[[ Exercise data open ]]

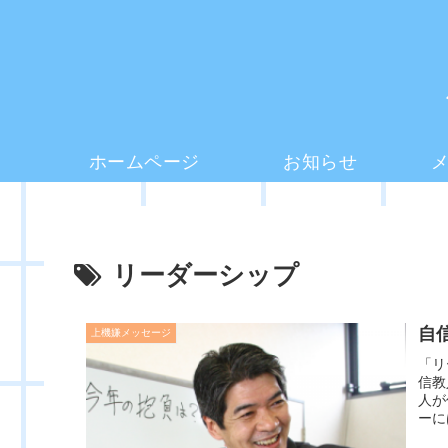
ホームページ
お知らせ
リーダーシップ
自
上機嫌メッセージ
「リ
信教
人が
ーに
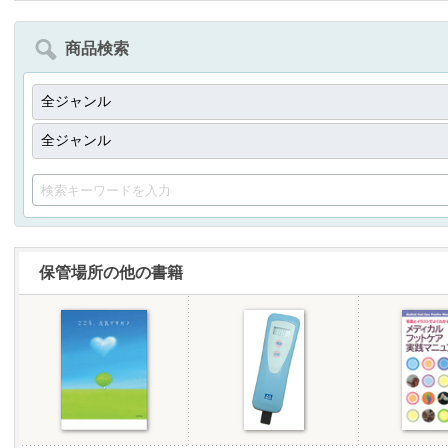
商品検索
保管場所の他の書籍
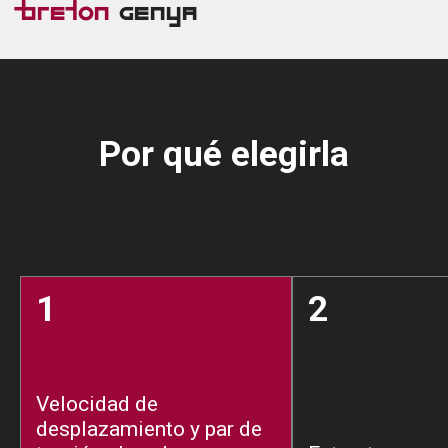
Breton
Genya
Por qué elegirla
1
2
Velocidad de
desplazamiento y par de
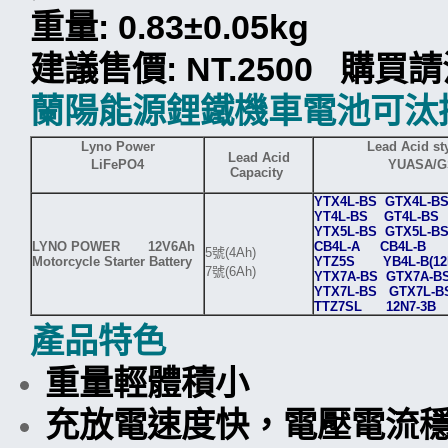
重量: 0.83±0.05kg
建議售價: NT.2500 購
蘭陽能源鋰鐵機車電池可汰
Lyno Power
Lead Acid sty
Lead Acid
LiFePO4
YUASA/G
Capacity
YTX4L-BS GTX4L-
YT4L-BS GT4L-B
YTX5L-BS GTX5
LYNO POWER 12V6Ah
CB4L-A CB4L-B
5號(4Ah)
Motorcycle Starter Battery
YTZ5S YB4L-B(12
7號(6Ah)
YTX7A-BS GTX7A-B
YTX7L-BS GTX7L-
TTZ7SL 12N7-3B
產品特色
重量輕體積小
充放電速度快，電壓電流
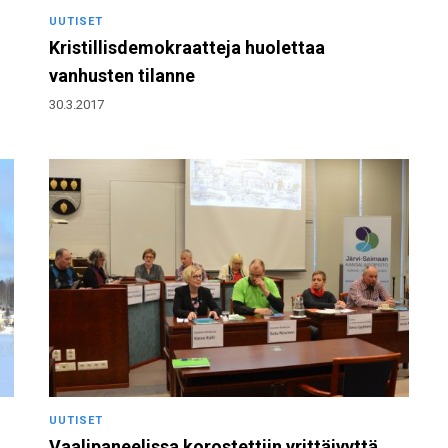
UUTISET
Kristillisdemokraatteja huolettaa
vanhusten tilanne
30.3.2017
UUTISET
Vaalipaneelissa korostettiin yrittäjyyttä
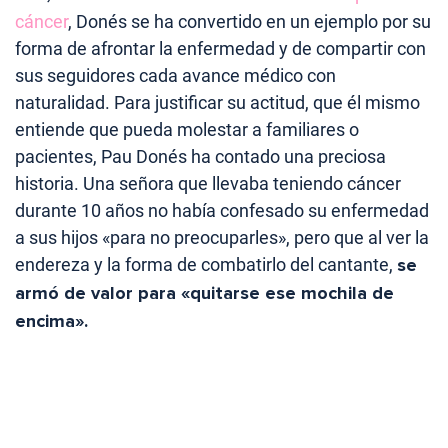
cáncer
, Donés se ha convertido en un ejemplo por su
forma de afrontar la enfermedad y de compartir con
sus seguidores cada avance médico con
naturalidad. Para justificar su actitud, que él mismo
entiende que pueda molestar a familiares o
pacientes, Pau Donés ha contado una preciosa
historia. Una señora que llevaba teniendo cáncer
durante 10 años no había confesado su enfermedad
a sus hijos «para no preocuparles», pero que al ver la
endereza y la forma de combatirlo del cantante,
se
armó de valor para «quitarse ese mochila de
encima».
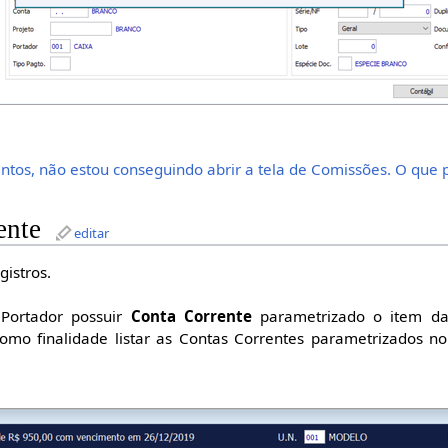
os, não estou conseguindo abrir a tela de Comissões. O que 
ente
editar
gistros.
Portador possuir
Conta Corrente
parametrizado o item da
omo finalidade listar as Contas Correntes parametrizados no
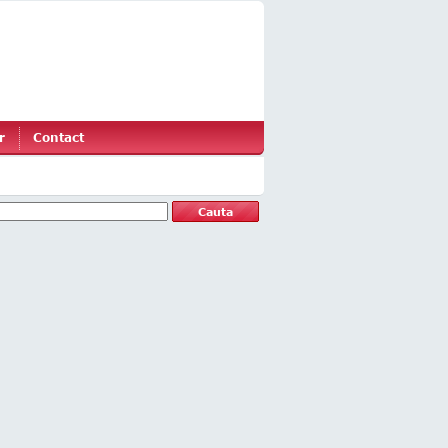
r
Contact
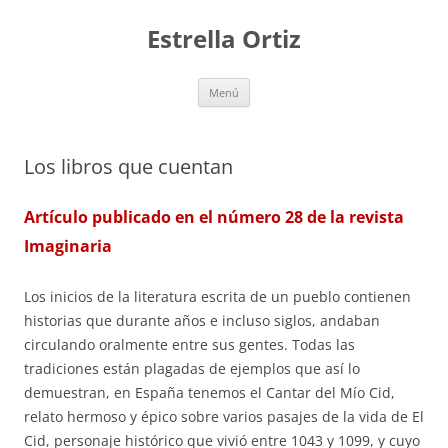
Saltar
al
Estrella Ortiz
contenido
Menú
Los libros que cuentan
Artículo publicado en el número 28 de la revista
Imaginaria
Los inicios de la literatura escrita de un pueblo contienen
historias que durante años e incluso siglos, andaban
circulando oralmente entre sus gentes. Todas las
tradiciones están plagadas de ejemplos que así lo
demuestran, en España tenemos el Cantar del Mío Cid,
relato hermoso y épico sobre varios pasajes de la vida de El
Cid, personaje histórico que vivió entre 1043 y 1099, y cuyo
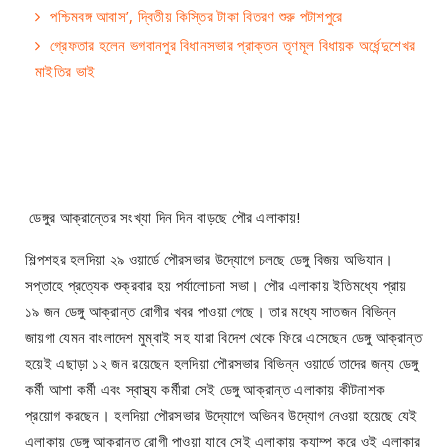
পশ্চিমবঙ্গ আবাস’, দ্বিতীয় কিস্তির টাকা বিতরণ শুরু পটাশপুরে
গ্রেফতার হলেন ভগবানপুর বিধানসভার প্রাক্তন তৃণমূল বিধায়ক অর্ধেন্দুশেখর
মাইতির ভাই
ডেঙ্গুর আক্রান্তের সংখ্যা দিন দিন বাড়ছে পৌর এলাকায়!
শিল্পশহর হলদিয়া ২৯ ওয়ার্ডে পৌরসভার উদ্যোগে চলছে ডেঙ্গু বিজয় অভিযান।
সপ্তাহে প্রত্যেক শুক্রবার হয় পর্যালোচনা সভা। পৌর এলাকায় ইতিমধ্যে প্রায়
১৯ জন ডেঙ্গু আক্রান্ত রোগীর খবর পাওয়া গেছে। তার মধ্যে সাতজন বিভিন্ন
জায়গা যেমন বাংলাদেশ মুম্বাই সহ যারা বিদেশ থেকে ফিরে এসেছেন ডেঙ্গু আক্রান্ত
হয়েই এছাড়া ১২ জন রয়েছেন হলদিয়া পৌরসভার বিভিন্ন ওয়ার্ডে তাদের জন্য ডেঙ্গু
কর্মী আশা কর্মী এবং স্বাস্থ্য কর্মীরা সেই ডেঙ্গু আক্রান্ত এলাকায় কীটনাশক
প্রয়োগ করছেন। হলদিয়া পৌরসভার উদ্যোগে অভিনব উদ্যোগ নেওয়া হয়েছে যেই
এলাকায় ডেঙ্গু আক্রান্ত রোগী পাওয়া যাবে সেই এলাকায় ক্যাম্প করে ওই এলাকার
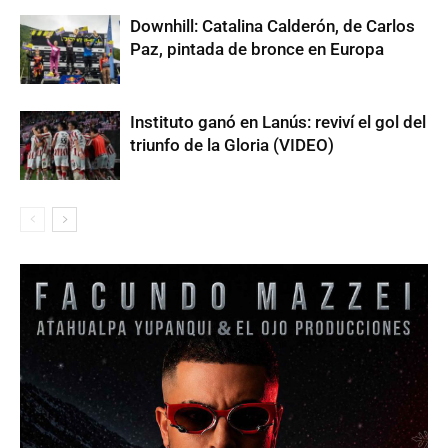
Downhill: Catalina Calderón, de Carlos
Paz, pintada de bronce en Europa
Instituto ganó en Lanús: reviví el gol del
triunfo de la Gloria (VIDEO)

[[ Exercise data closed ]]

Required action => Reproduce exactly, with no pictures, the lines above from the one holding "Conta Corrente" to the one holding "শিল্পশহর হলদিয়া ২৯", inclusive.

Written response =>
Conta Corrente
parametrizado o item da
omo finalidade listar as Contas Correntes parametrizados no
r
Contact
Saltar
al
Estrella Ortiz
contenido
Menú
Los libros que cuentan
Artículo publicado en el número 28 de la revista
Imaginaria
Los inicios de la literatura escrita de un pueblo contienen
historias que durante años e incluso siglos, andaban
circulando oralmente entre sus gentes. Todas las
tradiciones están plagadas de ejemplos que así lo
demuestran, en España tenemos el Cantar del Mío Cid,
relato hermoso y épico sobre varios pasajes de la vida de El
Cid, personaje histórico que vivió entre 1043 y 1099, y cuyo
পশ্চিমবঙ্গ আবাস’, দ্বিতীয় কিস্তির টাকা বিতরণ শুরু পটাশপুরে
গ্রেফতার হলেন ভগবানপুর বিধানসভার প্রাক্তন তৃণমূল বিধায়ক অর্ধেন্দুশেখর
মাইতির ভাই
ডেঙ্গুর আক্রান্তের সংখ্যা দিন দিন বাড়ছে পৌর এলাকায়!
শিল্পশহর হলদিয়া ২৯ ওয়ার্ডে পৌরসভার উদ্যোগে চলছে ডেঙ্গু বিজয় অভিযান।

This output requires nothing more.